Postby GregoYatzee » Wed Sep 28, 2016 10:36 am

Charging issue in my old FrankenFord. My truck is an early 70's box turned into a dump truck. Base is an f350 and cab is 1970 f100 with a 72ish 390 engine with points ignition.

I've found two related wiring schematics. This is the one that matches my wiring... http://www.fordification.com/tech/wi...350_master.jpg (This has the volt gauge rather than light.)

Nothing had been changed the 8+ years I've owned the truck except for replacement of the fuse link when I first bought it. (I haven't driven it more than 100 miles per year.) Early this summer, the truck would die after driven for a bit.

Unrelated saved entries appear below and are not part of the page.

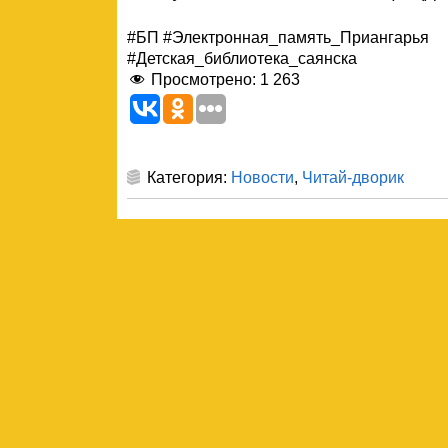
#БП #Электронная_память_Приангарья
#Детская_библиотека_саянска
Просмотрено:
1 263
Категория:
Новости
,
Читай-дворик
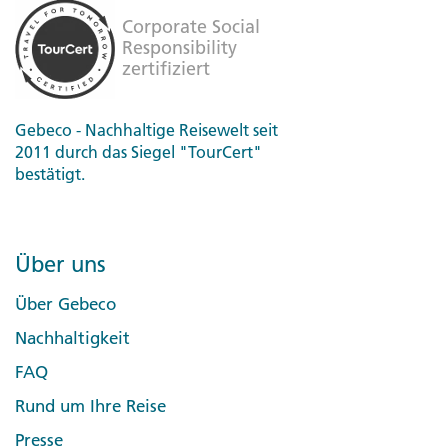
Gebeco - Nachhaltige Reisewelt seit
2011 durch das Siegel "TourCert"
bestätigt.
Über uns
Über Gebeco
Nachhaltigkeit
FAQ
Rund um Ihre Reise
Presse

My final diagnosis of the problem is charge voltage at 22-30 volts, which caused the wiring to get very hot and blew fuse link. With fuse out, I can remote start truck and it will run, with high voltage (not charging). I separated all fuse link connections with individual blade fuses. The only fuse to blow is the wire from the battery terminal of the alternator. This however doesn't help me understand what is causing the high voltage, I guess is the core of the problem.

The last several months I have been trying to sort this problem. I replaced fuse link with a blade fuse holder and even replaced entire fuse box with blade fuses. No change to problem. All grounding I have tested have tested good. Replaced voltage regulator, same. Tried a spare alternator, same, both bench tested good. Most recently, I replaced distributor, alternator, ignition switch, coil, cap, rotor, plug wires... resistor wire after it burned out from testing... all new.

Further, in the process of trying to eliminate possible bad wiring... removed all radio wiring, cut feed to roof lights, pulled all fuses... disconnected lighting wiring as best as I could track it down...(didn't spend a lot of time in lighting area) Disconnected all remaining switches (wipers cig lighter, etc...)... V regulator has ground wire cleanly bolted to it. I suspected a naked wire short, which is why I've removed all the shade tree radio wiring. The dash harness looked to be fully wrapped and intact (wipe off dust, looked new). I have unwrapped 90% of the wiring harness and there is no sign of damage to any of the wiring. I have traced and tested all related wiring.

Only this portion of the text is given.